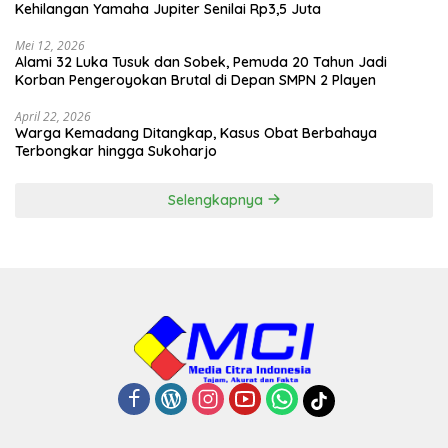
Kehilangan Yamaha Jupiter Senilai Rp3,5 Juta
Mei 12, 2026
Alami 32 Luka Tusuk dan Sobek, Pemuda 20 Tahun Jadi
Korban Pengeroyokan Brutal di Depan SMPN 2 Playen
April 22, 2026
Warga Kemadang Ditangkap, Kasus Obat Berbahaya
Terbongkar hingga Sukoharjo
Selengkapnya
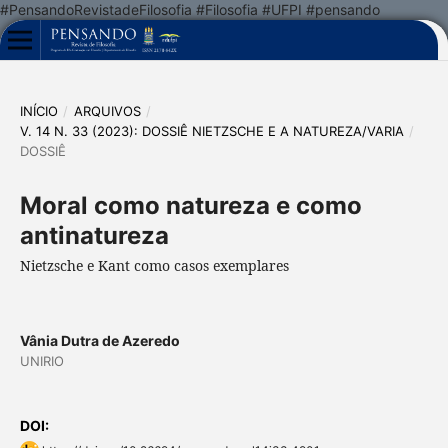
#PensandoRevistadeFilosofia #Filosofia #UFPI #pensando
INÍCIO
/
ARQUIVOS
/
V. 14 N. 33 (2023): DOSSIÊ NIETZSCHE E A NATUREZA/VARIA
/
DOSSIÊ
Moral como natureza e como
antinatureza
Nietzsche e Kant como casos exemplares
Vânia Dutra de Azeredo
UNIRIO
DOI:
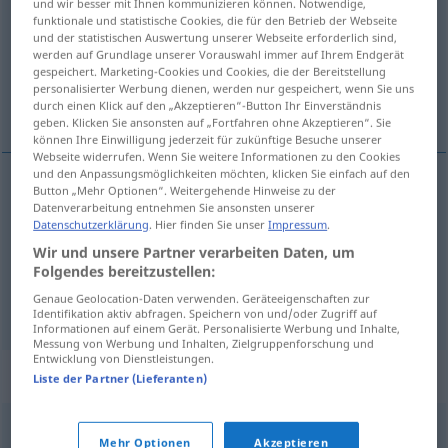
und wir besser mit Ihnen kommunizieren können. Notwendige,
funktionale und statistische Cookies, die für den Betrieb der Webseite
Übersicht aller Übersetzungen
und der statistischen Auswertung unserer Webseite erforderlich sind,
werden auf Grundlage unserer Vorauswahl immer auf Ihrem Endgerät
(Für mehr Details die Übersetzung anklicken/antippen)
gespeichert. Marketing-Cookies und Cookies, die der Bereitstellung
personalisierter Werbung dienen, werden nur gespeichert, wenn Sie uns
servil, rastrero, vil, ruin
durch einen Klick auf den „Akzeptieren“-Button Ihr Einverständnis
geben. Klicken Sie ansonsten auf „Fortfahren ohne Akzeptieren“. Sie
können Ihre Einwilligung jederzeit für zukünftige Besuche unserer
Webseite widerrufen. Wenn Sie weitere Informationen zu den Cookies
und den Anpassungsmöglichkeiten möchten, klicken Sie einfach auf den
Button „Mehr Optionen“. Weitergehende Hinweise zu der
servil
hündisch
kriecherisch
Datenverarbeitung entnehmen Sie ansonsten unserer
Datenschutzerklärung
. Hier finden Sie unser
Impressum
.
Wir und unsere Partner verarbeiten Daten, um
rastrero
hündisch
Folgendes bereitzustellen:
Genaue Geolocation-Daten verwenden. Geräteeigenschaften zur
vil
,
ruin
hündisch
gemein
Identifikation aktiv abfragen. Speichern von und/oder Zugriff auf
Informationen auf einem Gerät. Personalisierte Werbung und Inhalte,
Messung von Werbung und Inhalten, Zielgruppenforschung und
Entwicklung von Dienstleistungen.
Synonyme für "hündisch"
Liste der Partner (Lieferanten)
sklavisch
,
kriecherisch
,
servil (geh.)
,
knechtisch
,
Mehr Optionen
Akzeptieren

#####

Locate all lines in the listing above with the word "können". Copy them.

und wir besser mit Ihnen kommunizieren können. Notwendige,
können Ihre Einwilligung jederzeit für zukünftige Besuche unserer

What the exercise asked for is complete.